**To do:**
Only the text of the records belongs in the answer, copied exactly, with every picture omitted.

*** Records provided ***

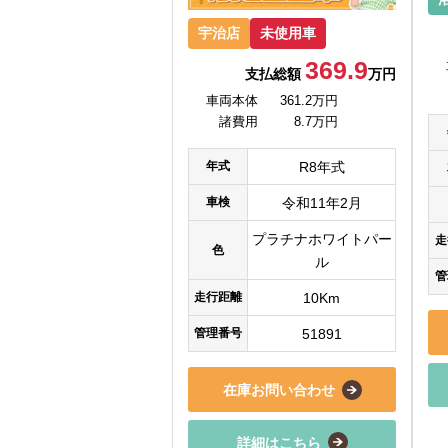
宇治店
未使用車
369.9
支払総額
万円
車両本体
361.2万円
諸費用
8.7万円
年式
R8年式
車検
令和11年2月
プラチナホワイトパー
走
色
ル
管
走行距離
10Km
管理番号
51891
在庫お問い合わせ
詳細はこちら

*** End of Records provided ***

**Written solution:**
宇治店
未使用車
369.9
支払総額
万円
車両本体
361.2万円
諸費用
8.7万円
年式
R8年式
車検
令和11年2月
プラチナホワイトパー
走
色
ル
管
走行距離
10Km
管理番号
51891
在庫お問い合わせ
詳細はこちら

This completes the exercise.